If you are looking to add a nutritional boost to your meals consider cooking with Japanese seaweed. These sea vegetables are loaded with nutrients, minerals and flavor. They are rich in umami and will add oomph to salads, soups, broths, seafood and countless other preparations.
So how do you cook with seaweed? Let's take a closer look at five different types of Japanese seaweed and how to use them in the kitchen.
5 Types of Japanese Seaweed
Nori
Perhaps the most familiar of all Japanese seaweeds thanks to its use in sushi and rolls.
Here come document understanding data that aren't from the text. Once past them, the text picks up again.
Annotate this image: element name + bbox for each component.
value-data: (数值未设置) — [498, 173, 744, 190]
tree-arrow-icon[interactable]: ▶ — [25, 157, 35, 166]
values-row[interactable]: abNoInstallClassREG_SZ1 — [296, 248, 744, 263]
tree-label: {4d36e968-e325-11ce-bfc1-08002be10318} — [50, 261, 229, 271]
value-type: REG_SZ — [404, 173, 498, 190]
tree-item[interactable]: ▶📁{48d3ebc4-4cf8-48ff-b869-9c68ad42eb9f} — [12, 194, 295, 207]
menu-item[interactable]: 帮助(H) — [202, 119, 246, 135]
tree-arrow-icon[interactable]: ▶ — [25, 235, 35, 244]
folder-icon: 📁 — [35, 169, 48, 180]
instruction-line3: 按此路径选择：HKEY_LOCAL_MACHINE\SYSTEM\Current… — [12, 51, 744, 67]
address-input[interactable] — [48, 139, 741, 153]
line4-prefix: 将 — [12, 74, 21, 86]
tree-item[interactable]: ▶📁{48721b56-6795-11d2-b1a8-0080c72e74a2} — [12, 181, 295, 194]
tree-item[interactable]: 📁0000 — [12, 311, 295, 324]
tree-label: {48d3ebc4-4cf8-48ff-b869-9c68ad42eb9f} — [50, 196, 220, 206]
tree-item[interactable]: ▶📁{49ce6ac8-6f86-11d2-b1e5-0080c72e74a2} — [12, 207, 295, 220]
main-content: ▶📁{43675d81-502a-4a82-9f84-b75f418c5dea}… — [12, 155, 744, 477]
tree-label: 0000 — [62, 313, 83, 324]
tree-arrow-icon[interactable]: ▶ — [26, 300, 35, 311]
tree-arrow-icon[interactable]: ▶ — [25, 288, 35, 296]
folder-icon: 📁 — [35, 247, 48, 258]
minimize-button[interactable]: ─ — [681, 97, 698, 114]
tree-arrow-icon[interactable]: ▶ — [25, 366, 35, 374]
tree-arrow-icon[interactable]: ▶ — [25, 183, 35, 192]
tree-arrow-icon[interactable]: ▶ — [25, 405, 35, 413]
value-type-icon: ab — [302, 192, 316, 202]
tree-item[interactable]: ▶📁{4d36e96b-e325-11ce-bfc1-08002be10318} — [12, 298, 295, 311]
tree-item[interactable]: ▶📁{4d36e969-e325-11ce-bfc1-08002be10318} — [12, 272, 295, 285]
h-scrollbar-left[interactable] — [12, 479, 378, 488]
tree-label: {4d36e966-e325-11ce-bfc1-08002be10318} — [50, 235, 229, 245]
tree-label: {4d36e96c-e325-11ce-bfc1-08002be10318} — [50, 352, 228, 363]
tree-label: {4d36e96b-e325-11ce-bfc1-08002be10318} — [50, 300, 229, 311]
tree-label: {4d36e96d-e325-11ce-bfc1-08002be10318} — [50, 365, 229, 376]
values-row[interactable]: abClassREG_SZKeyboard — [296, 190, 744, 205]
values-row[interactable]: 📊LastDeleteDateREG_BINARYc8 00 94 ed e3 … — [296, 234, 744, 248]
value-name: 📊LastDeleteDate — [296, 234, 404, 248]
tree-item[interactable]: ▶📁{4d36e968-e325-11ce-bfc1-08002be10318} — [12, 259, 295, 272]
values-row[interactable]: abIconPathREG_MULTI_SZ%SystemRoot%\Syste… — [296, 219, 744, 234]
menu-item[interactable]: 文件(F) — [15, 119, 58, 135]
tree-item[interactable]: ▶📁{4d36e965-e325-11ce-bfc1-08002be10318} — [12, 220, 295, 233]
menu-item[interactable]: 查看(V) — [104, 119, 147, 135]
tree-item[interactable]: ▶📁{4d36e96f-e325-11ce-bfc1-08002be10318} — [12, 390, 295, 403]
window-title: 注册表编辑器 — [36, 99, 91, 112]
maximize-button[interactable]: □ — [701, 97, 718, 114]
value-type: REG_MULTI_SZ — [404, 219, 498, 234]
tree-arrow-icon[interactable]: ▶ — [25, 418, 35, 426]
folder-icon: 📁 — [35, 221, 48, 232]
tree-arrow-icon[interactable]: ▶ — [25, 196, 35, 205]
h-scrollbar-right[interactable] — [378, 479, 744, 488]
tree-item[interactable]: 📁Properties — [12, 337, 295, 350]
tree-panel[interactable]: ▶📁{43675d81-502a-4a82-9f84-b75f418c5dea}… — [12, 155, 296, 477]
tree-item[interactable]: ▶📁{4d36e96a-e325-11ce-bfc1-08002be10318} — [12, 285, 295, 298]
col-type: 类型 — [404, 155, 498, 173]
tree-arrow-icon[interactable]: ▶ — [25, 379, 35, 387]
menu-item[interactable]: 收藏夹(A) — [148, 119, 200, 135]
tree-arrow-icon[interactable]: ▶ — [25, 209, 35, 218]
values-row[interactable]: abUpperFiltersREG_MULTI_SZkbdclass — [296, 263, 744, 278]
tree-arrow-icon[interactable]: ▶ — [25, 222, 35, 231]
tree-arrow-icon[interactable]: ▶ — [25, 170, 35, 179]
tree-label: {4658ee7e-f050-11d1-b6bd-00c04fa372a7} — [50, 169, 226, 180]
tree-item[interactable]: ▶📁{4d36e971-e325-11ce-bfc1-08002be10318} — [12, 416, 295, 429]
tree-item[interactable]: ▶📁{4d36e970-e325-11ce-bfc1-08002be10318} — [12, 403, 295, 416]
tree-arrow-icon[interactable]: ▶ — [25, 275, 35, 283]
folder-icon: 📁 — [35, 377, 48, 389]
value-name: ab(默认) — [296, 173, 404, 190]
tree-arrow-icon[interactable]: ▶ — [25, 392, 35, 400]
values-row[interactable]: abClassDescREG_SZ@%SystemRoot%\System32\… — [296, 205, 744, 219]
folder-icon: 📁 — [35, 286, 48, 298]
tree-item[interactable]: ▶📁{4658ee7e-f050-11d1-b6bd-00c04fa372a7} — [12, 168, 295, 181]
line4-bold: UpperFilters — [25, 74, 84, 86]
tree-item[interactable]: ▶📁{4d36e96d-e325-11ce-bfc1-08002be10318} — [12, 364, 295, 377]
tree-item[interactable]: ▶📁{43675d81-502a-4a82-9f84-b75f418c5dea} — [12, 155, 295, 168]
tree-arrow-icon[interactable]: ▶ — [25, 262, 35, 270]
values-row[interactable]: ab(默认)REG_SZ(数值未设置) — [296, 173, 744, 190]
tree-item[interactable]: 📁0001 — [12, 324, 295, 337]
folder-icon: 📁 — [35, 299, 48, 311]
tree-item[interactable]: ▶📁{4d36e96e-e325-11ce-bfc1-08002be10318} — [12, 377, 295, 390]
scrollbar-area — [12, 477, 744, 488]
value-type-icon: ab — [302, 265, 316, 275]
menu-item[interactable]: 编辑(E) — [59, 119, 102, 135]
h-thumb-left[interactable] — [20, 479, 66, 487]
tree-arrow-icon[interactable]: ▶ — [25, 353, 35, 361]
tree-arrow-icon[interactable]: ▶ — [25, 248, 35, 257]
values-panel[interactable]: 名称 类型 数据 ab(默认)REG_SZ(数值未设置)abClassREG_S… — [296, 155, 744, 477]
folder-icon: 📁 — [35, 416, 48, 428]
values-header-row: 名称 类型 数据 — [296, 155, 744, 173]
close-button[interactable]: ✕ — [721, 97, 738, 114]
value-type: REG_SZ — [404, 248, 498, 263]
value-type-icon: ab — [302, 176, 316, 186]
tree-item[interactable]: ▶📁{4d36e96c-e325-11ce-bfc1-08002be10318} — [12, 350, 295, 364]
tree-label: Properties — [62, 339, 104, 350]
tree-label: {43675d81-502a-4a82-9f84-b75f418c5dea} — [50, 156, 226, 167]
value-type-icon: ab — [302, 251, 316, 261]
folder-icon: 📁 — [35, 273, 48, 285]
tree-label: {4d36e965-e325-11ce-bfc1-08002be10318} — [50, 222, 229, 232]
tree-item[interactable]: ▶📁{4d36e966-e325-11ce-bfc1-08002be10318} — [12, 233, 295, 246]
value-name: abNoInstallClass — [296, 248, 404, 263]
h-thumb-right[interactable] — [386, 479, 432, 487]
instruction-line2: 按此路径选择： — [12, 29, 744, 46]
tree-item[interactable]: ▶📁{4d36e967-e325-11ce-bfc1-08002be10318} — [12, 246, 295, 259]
Nori is also sold as a snack and is a good source of vitamins A and C.
Full of umami and with great texture, kombu is a key ingredient in the Japanese broth known as dashi. It is highly nutritious and delicious in stews and salads.
Another fun use for kombu? Use it to cook beans as it helps reduce the gas content in legumes.
These small flakes of seaweed are an excellent addition to salads. They are black in color and rich in fiber, idodine, calcium, magnesium and iron.
Hijiki is believed to aid the digestive system, lower cholesterol and boost energy. It should be soaked in water for 30 minutes before using in recipes.
Agar Agar
Agar agar is most commonly used as a thickening agent in desserts and is a great vegetarian alternative to gelatin. It's a popular ingredient in molecular gastronomy and is made from red algae.
A wonderful source of magnesium, wakame is low in calories and virtually fat free. It is commonly used in seaweed salad and soups, most famously miso soup.